- Problem details -
Your copy should contain exactly the lines from the start of the listing through the line that holds "de la industria del género y presionan por", and no pictures.

- Records supplied -
>>>>

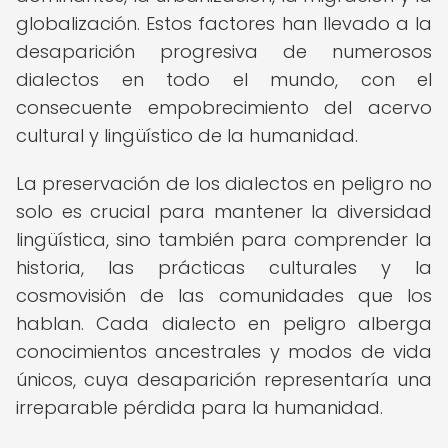
globalización. Estos factores han llevado a la
desaparición progresiva de numerosos
dialectos en todo el mundo, con el
consecuente empobrecimiento del acervo
cultural y lingüístico de la humanidad.
La preservación de los dialectos en peligro no
solo es crucial para mantener la diversidad
lingüística, sino también para comprender la
historia, las prácticas culturales y la
cosmovisión de las comunidades que los
hablan. Cada dialecto en peligro alberga
conocimientos ancestrales y modos de vida
únicos, cuya desaparición representaría una
irreparable pérdida para la humanidad.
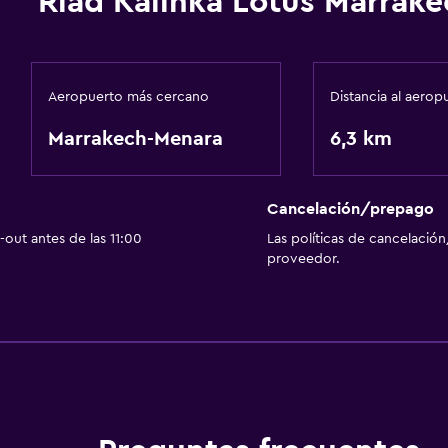
Riad Kalinka Lotus Marrake
Aeropuerto más cercano
Distancia al aerop
Marrakech-Menara
6,3 km
Cancelación/prepago
out antes de las 11:00
Las políticas de cancelación
proveedor.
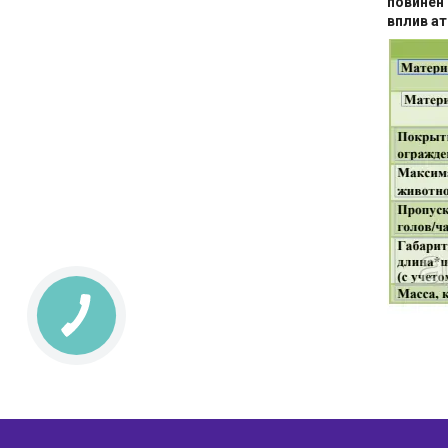
повинен 
вплив а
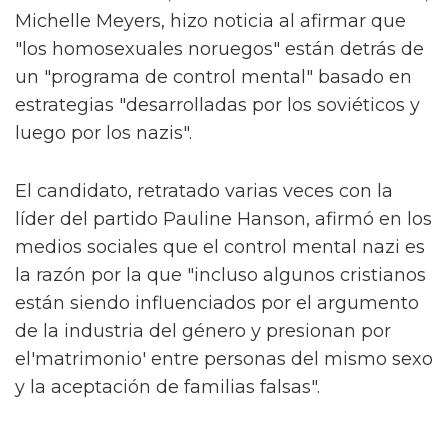
Michelle Meyers, hizo noticia al afirmar que
"los homosexuales noruegos" están detrás de
un "programa de control mental" basado en
estrategias "desarrolladas por los soviéticos y
luego por los nazis".
El candidato, retratado varias veces con la
líder del partido Pauline Hanson, afirmó en los
medios sociales que el control mental nazi es
la razón por la que "incluso algunos cristianos
están siendo influenciados por el argumento
de la industria del género y presionan por
el'matrimonio' entre personas del mismo sexo
y la aceptación de familias falsas".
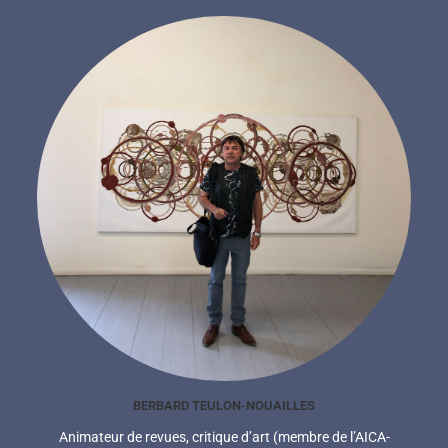
BERBARD TEULON-NOUAILLES
Animateur de revues, critique d’art (membre de l’AICA-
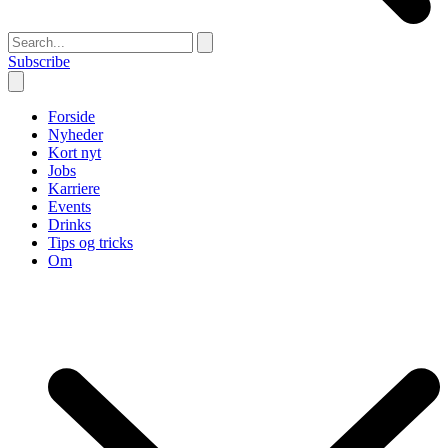
Subscribe
Forside
Nyheder
Kort nyt
Jobs
Karriere
Events
Drinks
Tips og tricks
Om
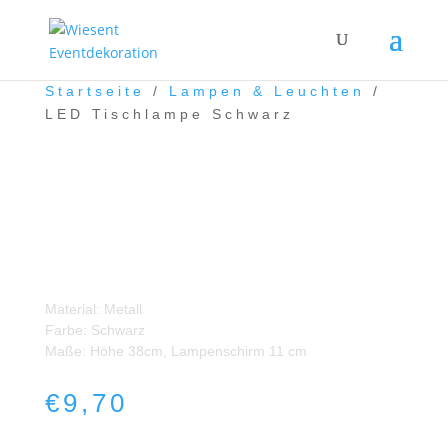
Startseite
/
Lampen & Leuchten
/
LED Tischlampe Schwarz
LED Tischlampe Schwarz
Material: Metall
Farbe: Schwarz
Maße: Höhe 38cm, Lampenschirm 11 cm
€
9,70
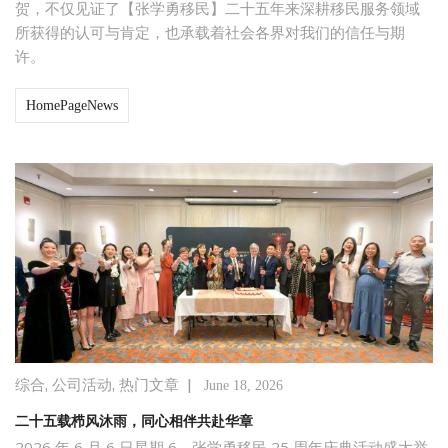
贺，不仅见证了【张学勇移民】二十五年来深耕移民服务领域
所获得的认可与肯定，也承载着社会各界对我们的信任与期
许。
HomePageNews
,
,
|
综合
公司活动
热门文章
June 18, 2026
二十五载栉风沐雨，同心相伴共赴华章
2026 年 6 月 6 日星期 6，张学勇移民 25 周年庆典活动盛大举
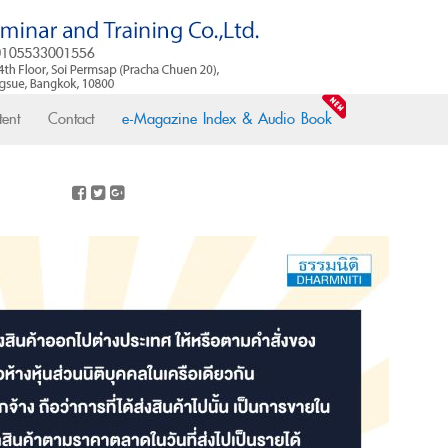
ent
Contact
e-Magazine Index & Audio Book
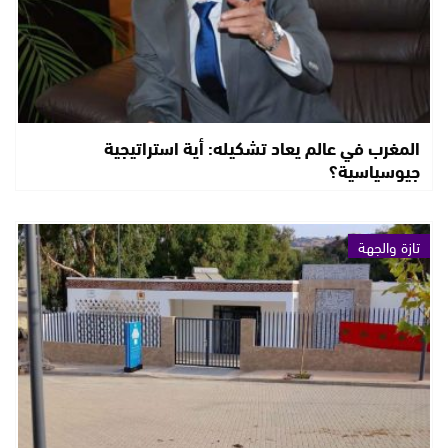
المغرب في عالم يعاد تشكيله: أية استراتيجية
جيوسياسية؟
تازة والجهة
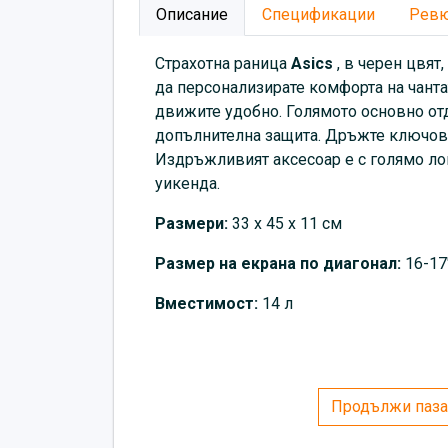
Описание
Спецификации
Рев
Страхотна раница
Asics
, в черен цвят
да персонализирате комфорта на чантат
движите удобно. Голямото основно отд
допълнителна защита. Дръжте ключовет
Издръжливият аксесоар е с голямо ло
уикенда.
Размери:
33 x 45 x 11 см
Размер на екрана по диагонал:
16-17
Вместимост:
14 л
Продължи паза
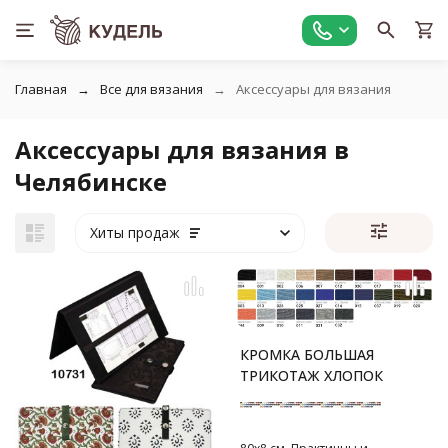
Главная
Все для вязания
Аксессуары для вязания
Аксессуары для вязания в
Челябинске
Хиты продаж
КРОМКА БОЛЬШАЯ
ТРИКОТАЖ ХЛОПОК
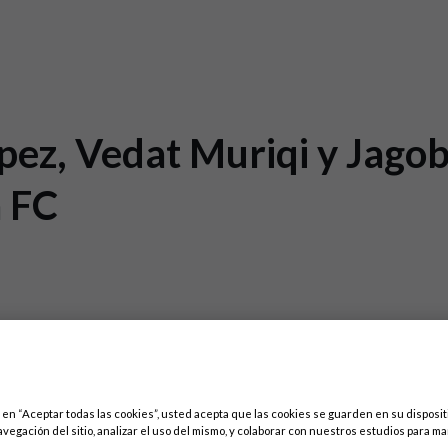
ez, Vedat Muriqi y Jagob
a FC
c en “Aceptar todas las cookies”, usted acepta que las cookies se guarden en su disposit
avegación del sitio, analizar el uso del mismo, y colaborar con nuestros estudios para ma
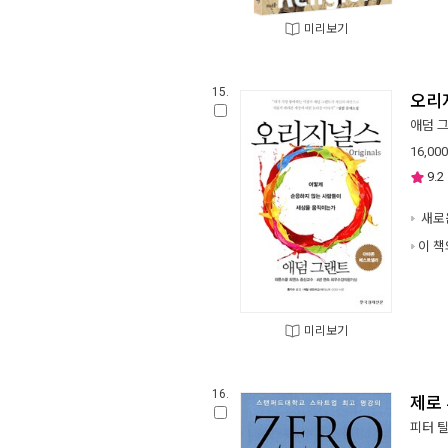
미리보기
15.
오리
애덤 
16,000
9.2
새로
이 책
미리보기
16.
제로 
피터 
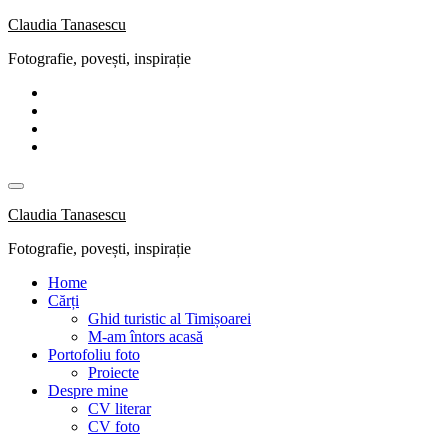
Skip
Claudia Tanasescu
to
Fotografie, povești, inspirație
content
Claudia Tanasescu
Fotografie, povești, inspirație
Home
Cărți
Ghid turistic al Timișoarei
M-am întors acasă
Portofoliu foto
Proiecte
Despre mine
CV literar
CV foto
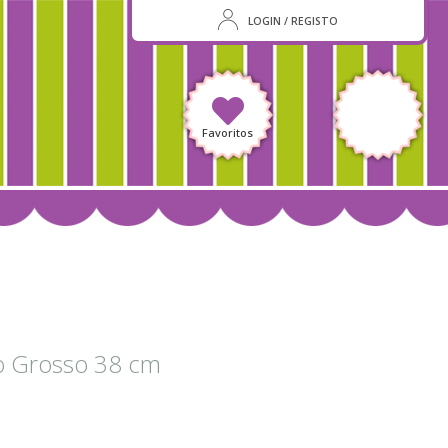
LOGIN / REGISTO
Favoritos
o Grosso 38 cm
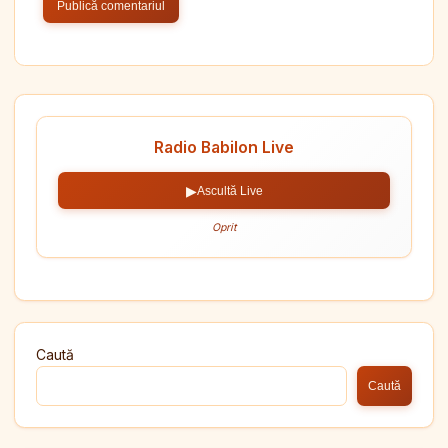
Radio Babilon Live
▶
Ascultă Live
Oprit
Caută
Caută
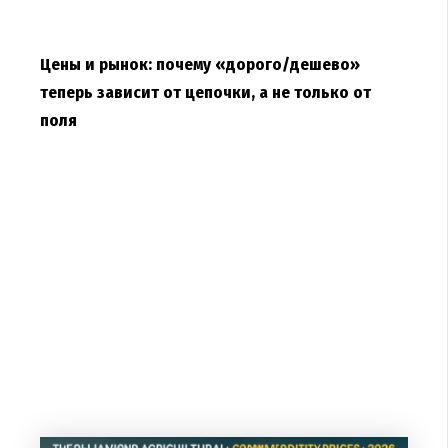
Цены и рынок: почему «дорого/дешево»
теперь зависит от цепочки, а не только от
поля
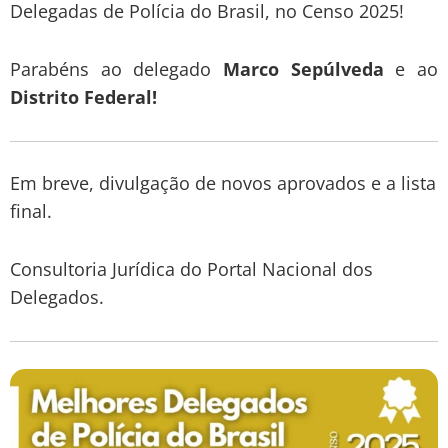
Delegadas de Polícia do Brasil, no Censo 2025!
Parabéns ao delegado
Marco Sepúlveda
e ao
Distrito Federal!
Em breve, divulgação de novos aprovados e a lista
final.
Consultoria Jurídica do Portal Nacional dos
Delegados.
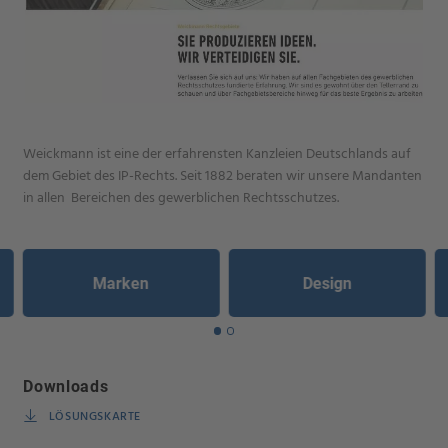
Weickmann ist eine der erfahrensten Kanzleien Deutschlands auf
dem Gebiet des IP-Rechts. Seit 1882 beraten wir unsere Mandanten
in allen Bereichen des gewerblichen Rechtsschutzes.
Marken
Design
Downloads
LÖSUNGSKARTE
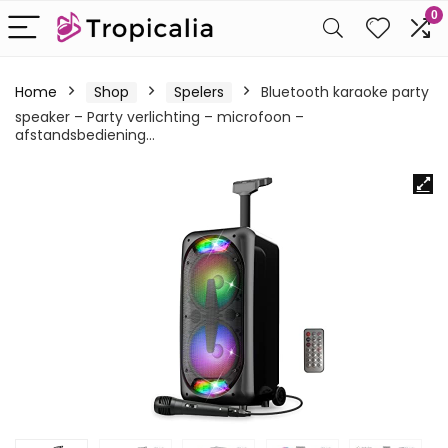
0
Home
Shop
Spelers
Bluetooth karaoke party
speaker – Party verlichting – microfoon –
afstandsbediening…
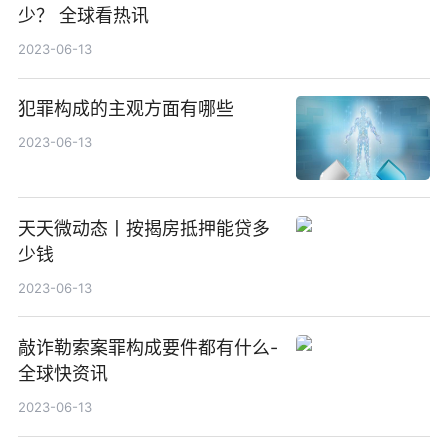
少？ 全球看热讯
2023-06-13
犯罪构成的主观方面有哪些
2023-06-13
天天微动态丨按揭房抵押能贷多
少钱
2023-06-13
敲诈勒索案罪构成要件都有什么-
全球快资讯
2023-06-13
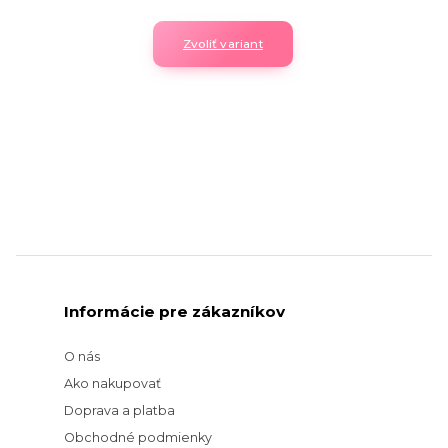
Zvoliť variant
Informácie pre zákazníkov
O nás
Ako nakupovať
Doprava a platba
Obchodné podmienky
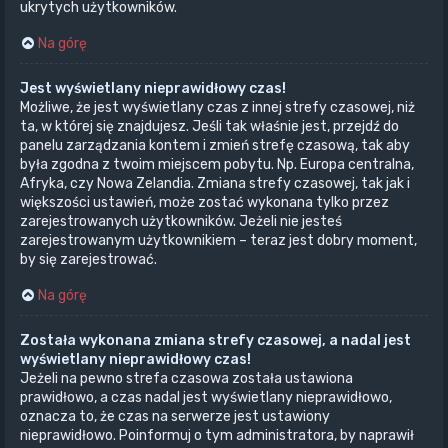
ukrytych użytkowników.
Na górę
Jest wyświetlany nieprawidłowy czas!
Możliwe, że jest wyświetlany czas z innej strefy czasowej, niż
ta, w której się znajdujesz. Jeśli tak właśnie jest, przejdź do
panelu zarządzania kontem i zmień strefę czasową, tak aby
była zgodna z twoim miejscem pobytu. Np. Europa centralna,
Afryka, czy Nowa Zelandia. Zmiana strefy czasowej, tak jak i
większości ustawień, może zostać wykonana tylko przez
zarejestrowanych użytkowników. Jeżeli nie jesteś
zarejestrowanym użytkownikiem – teraz jest dobry moment,
by się zarejestrować.
Na górę
Została wykonana zmiana strefy czasowej, a nadal jest
wyświetlany nieprawidłowy czas!
Jeżeli na pewno strefa czasowa została ustawiona
prawidłowo, a czas nadal jest wyświetlany nieprawidłowo,
oznacza to, że czas na serwerze jest ustawiony
nieprawidłowo. Poinformuj o tym administratora, by naprawił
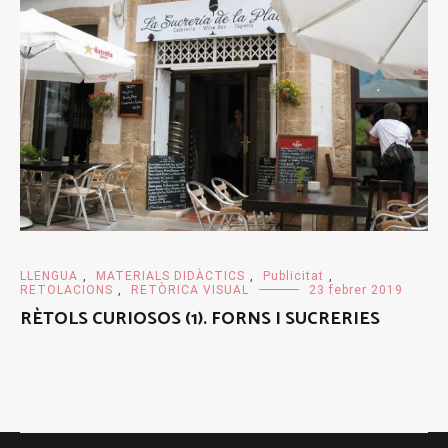
LLENGUA
,
MATERIALS DIDÀCTICS
,
Publicitat
,
RETOLACIONS
,
RETÒRICA VISUAL
23 febrer 2019
RÈTOLS CURIOSOS (1). FORNS I SUCRERIES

<<<<

- Solution to this task -
globalización. Estos factores han llevado a la
desaparición progresiva de numerosos
dialectos en todo el mundo, con el
consecuente empobrecimiento del acervo
cultural y lingüístico de la humanidad.
La preservación de los dialectos en peligro no
solo es crucial para mantener la diversidad
lingüística, sino también para comprender la
historia, las prácticas culturales y la
cosmovisión de las comunidades que los
hablan. Cada dialecto en peligro alberga
conocimientos ancestrales y modos de vida
únicos, cuya desaparición representaría una
irreparable pérdida para la humanidad.
Riad Kalinka Lotus Marrake
Aeropuerto más cercano
Distancia al aerop
Marrakech-Menara
6,3 km
Cancelación/prepago
out antes de las 11:00
Las políticas de cancelación
proveedor.
повинен 
вплив а
Michelle Meyers, hizo noticia al afirmar que
"los homosexuales noruegos" están detrás de
un "programa de control mental" basado en
estrategias "desarrolladas por los soviéticos y
luego por los nazis".
El candidato, retratado varias veces con la
líder del partido Pauline Hanson, afirmó en los
medios sociales que el control mental nazi es
la razón por la que "incluso algunos cristianos
están siendo influenciados por el argumento
de la industria del género y presionan por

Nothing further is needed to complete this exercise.